How do you find the exact value of sin85\sin {85^ \circ } using the sum and difference, double angle or half angle formulas?

Explanation

Solution

For solving this particular question , you have to simplify the given expression by reordering the equation , applying trigonometric identity , taking square root. We cannot find the exact value of sin85sin85 using the sum and difference , double angle, or half angle formulas. While solving for this we get quadratic expressions with complex roots. We have an approximate value that is 0.996194690.99619469.

Complete step by step solution:
We know that ,
cos(6x)=32cos6(x)48cos4(x)+18cos2(x)1 cos(685)=cos(510)=cos(150)=32 =32cos6(85)48cos4(85)+18cos2(85)1  \cos (6x) = 32{\cos ^6}(x) - 48{\cos ^4}(x) + 18{\cos ^2}(x) - 1 \\\ \Rightarrow \cos (6 \cdot 85) = \cos (510) = \cos (150) = - \dfrac{{\sqrt 3 }}{2} \\\ = 32{\cos ^6}(85) - 48{\cos ^4}(85) + 18{\cos ^2}(85) - 1 \\\
Put cos(85)=y\cos (85) = y , we will get the following ,
32y648y4+18y2+321=032{y^6} - 48{y^4} + 18{y^2} + \dfrac{{\sqrt 3 }}{2} - 1 = 0
For more simplification, put y2=z{y^2} = z ,
32z348z2+18z+321=032{z^3} - 48{z^2} + 18z + \dfrac{{\sqrt 3 }}{2} - 1 = 0
Now, if you are able to find zz , then you can easily get yyand then finally you will get the value of sin85\sin 85 by using the identity that is sin2x+cos2x=1{\sin ^2}x + {\cos ^2}x = 1 .

Additional Information:
In arithmetic, pure mathematics identities are equalities that involve pure mathematics functions and are true for every worth of the occurring variables that every aspect of the equality is outlined. Geometrically, these are identities involving sure functions of one or additional angles. We have a trigonometry formula which says sinθ=ph\sin \theta = \dfrac{p}{h} , where pp represent length of perpendicular side and hhrepresent length of hypotenuse side. We have another trigonometry formula which says cosθ=bh\cos \theta = \dfrac{b}{h} , where bb represents length of base and hh represent length of hypotenuse side.
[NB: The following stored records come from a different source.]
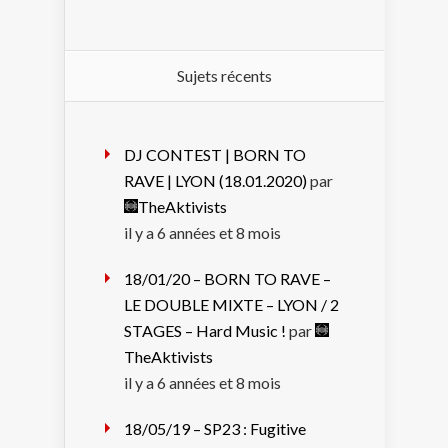
Sujets récents
DJ CONTEST | BORN TO
RAVE | LYON (18.01.2020)
par
TheAktivists
il y a 6 années et 8 mois
18/01/20 – BORN TO RAVE –
LE DOUBLE MIXTE – LYON / 2
STAGES – Hard Music !
par
TheAktivists
il y a 6 années et 8 mois
18/05/19 – SP23 : Fugitive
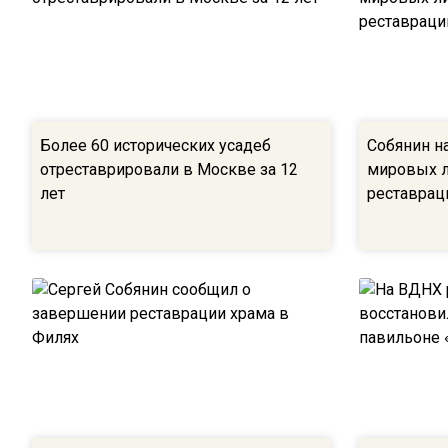
Более 60 исторических усадеб
Собянин н
отреставрировали в Москве за 12
мировых л
лет
реставрац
Note: Identities are helpful whenever expressions involving pure mathematics functions should be simplified. An important application is that the combination of non-trigonometric functions: a typical technique involves initial mistreatment the substitution rule with a mathematical relation, then simplifying the ensuing integral with a pure mathematics identity.